What this task involves: Only one portion of the data is to be written out: from the line bearing "Ajouter au panier" through the line bearing "DESCRIPTION". Write it exactly as it appears.

Data for review:

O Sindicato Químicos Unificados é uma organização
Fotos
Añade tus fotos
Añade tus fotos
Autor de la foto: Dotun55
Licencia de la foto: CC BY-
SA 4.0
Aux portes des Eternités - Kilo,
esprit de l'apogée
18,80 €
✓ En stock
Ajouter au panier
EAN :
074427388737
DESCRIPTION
...
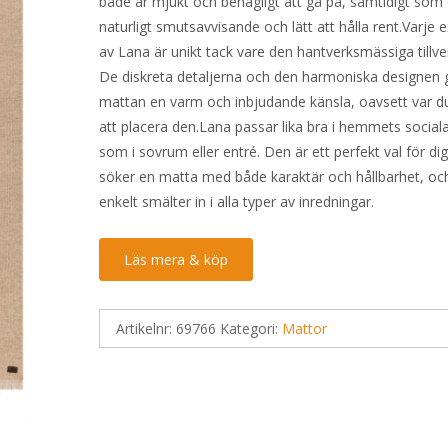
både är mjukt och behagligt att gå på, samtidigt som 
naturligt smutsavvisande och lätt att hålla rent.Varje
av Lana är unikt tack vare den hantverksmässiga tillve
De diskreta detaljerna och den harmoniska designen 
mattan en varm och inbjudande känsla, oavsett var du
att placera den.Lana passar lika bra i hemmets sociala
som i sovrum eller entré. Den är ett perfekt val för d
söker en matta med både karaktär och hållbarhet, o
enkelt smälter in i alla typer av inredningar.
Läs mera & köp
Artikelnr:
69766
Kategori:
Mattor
...
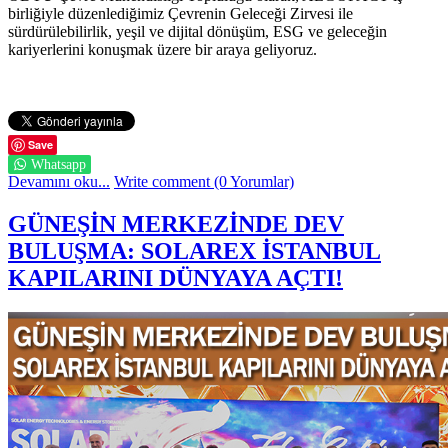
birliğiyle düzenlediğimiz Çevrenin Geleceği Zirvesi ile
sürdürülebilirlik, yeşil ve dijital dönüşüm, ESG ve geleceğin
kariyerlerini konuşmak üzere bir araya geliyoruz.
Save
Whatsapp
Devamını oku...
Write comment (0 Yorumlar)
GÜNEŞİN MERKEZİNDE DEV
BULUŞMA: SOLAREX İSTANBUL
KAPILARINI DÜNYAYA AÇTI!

Result:
Ajouter au panier
EAN :
074427388737
DESCRIPTION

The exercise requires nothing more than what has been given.